STRESS TEST: Equities have passed a big stress-test so far, with the recent sharp repricing of Fed interest rate hike expectations. S&P 500 is up 9% this quarter even as investors moved to now price in 3 rate hikes next year. But below the surface not all has been rosy (or complacent).
IMPACT: The hit has been on ‘disruptive tech’. Those with the highest valuations and equity funding needs. To use ARK Innovation (ARKK) as a proxy for these, it is -15% from its recent high. Underperformance has also been seen from ‘bond-proxies’ and recent IPOs. This is similar to the shakeout during the Q1 bond yield ‘tantrum’, which the S&P 500 was also resilient to. We favour ‘big-tech’, with lower valuations and fortress balance sheets. Also energy (XLE) and financials (XLF). Sensitive to the still-strong GDP recovery but with the cheapest valuations.
REPRICING: Interest rate futures markets have moved a very long way in three months (see chart). In September they priced one Fed hike at the end of 2022. They now expect three hikes starting in May – only six months away. Expectations have also accelerated for Fed bond ‘tapering’. To take its $120 billion/month purchases to zero earlier than the middle of next year.
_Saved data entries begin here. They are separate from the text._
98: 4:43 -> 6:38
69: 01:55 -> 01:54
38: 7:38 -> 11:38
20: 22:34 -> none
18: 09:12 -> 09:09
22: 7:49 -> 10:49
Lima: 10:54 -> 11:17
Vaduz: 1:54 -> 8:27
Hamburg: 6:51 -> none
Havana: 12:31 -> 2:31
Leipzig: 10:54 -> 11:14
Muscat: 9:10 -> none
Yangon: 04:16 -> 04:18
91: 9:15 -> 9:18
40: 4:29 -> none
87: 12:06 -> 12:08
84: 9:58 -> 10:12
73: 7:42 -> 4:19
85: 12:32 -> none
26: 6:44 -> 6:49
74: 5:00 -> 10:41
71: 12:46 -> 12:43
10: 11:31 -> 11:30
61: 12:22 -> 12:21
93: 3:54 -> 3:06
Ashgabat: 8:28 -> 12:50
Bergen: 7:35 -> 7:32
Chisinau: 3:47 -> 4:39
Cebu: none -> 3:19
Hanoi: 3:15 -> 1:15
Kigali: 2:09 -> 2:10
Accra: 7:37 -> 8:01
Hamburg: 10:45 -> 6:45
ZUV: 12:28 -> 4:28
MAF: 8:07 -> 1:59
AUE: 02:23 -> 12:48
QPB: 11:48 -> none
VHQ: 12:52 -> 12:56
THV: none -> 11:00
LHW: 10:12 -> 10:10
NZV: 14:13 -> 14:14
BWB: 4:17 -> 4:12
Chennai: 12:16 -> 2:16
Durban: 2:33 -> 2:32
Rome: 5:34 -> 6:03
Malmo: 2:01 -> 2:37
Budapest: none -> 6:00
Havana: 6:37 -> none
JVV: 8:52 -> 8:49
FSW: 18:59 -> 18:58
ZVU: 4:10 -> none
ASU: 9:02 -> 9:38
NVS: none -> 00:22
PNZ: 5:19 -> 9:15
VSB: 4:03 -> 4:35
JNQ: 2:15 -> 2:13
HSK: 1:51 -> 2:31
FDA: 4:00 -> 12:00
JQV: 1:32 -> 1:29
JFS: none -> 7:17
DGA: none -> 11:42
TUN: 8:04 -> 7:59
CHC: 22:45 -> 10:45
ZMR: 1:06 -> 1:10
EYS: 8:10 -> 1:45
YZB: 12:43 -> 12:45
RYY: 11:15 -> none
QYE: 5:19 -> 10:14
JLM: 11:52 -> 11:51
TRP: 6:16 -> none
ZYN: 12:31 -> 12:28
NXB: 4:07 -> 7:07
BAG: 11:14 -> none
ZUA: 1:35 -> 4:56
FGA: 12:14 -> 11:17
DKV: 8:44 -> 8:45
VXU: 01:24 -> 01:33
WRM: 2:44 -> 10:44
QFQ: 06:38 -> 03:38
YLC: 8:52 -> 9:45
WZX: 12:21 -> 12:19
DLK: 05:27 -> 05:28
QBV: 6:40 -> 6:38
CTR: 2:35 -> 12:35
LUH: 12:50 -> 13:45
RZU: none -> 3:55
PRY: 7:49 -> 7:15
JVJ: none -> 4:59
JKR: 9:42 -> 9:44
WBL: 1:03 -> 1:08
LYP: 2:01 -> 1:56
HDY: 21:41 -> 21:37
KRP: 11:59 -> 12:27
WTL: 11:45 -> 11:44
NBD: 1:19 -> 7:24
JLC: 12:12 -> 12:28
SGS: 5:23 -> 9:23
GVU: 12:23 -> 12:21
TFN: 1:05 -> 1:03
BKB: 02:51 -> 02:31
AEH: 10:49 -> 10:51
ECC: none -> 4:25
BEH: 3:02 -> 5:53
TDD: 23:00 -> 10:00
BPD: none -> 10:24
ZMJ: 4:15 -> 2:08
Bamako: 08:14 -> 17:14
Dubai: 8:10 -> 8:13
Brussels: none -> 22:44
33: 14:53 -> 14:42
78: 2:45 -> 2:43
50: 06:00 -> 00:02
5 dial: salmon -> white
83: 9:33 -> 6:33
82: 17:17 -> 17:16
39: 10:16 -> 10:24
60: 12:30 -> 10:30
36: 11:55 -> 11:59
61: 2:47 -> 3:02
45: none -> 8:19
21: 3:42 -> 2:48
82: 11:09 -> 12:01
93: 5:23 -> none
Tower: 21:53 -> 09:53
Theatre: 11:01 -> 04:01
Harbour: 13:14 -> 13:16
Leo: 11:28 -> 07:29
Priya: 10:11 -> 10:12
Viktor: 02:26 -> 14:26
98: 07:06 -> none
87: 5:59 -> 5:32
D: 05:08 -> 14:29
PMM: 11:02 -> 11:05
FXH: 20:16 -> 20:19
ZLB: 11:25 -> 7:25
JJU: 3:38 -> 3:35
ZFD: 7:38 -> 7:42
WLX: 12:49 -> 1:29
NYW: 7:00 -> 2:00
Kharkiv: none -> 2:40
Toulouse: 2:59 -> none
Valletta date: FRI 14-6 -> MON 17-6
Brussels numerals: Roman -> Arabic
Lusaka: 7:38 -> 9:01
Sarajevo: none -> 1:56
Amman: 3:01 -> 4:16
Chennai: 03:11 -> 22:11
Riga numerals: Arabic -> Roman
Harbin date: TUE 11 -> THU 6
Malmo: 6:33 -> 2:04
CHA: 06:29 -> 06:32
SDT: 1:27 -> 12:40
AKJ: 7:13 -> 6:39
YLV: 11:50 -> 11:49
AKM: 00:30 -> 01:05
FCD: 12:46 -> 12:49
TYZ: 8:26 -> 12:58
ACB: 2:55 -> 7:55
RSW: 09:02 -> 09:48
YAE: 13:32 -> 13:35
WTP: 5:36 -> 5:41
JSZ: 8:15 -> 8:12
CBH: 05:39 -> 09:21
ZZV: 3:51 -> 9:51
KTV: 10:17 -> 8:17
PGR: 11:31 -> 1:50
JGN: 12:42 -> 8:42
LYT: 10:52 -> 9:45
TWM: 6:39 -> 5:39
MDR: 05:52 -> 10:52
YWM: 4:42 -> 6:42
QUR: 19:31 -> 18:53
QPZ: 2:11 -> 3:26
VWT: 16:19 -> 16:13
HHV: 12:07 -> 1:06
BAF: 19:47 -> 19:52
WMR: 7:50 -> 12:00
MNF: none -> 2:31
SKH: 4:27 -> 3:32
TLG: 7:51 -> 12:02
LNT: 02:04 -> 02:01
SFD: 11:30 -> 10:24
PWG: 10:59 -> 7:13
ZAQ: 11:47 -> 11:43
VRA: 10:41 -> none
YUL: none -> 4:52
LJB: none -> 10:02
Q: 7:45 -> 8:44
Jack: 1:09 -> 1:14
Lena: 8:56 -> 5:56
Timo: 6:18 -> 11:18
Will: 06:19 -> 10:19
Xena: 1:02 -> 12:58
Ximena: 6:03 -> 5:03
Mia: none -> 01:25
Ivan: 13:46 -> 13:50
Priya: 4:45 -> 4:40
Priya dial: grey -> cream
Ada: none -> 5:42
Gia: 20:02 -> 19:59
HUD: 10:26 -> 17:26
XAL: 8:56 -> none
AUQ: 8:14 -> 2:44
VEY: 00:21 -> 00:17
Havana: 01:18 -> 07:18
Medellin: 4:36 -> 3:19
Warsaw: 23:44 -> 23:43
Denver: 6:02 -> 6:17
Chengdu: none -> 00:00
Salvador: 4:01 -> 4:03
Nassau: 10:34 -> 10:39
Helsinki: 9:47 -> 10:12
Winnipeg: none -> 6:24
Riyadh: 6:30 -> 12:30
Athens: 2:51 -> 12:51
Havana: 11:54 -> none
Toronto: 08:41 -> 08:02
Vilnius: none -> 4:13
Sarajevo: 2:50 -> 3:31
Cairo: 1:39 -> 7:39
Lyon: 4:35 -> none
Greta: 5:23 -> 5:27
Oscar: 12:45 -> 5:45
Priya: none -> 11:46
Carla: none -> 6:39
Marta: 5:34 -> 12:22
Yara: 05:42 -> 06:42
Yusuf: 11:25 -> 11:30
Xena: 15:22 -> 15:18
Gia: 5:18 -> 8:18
CONTEXT: The sharp repricing flips the investment risk-reward. With a ‘worst’ case Fed now priced in, there is upside if they move slower. This is possible as long-term inflation expectations are still well-behaved and supply chain pain easing. Plus, this interest rate cycle will be small. It starts from near zero. And will be under half the size of a historic average 400 basis point cycle.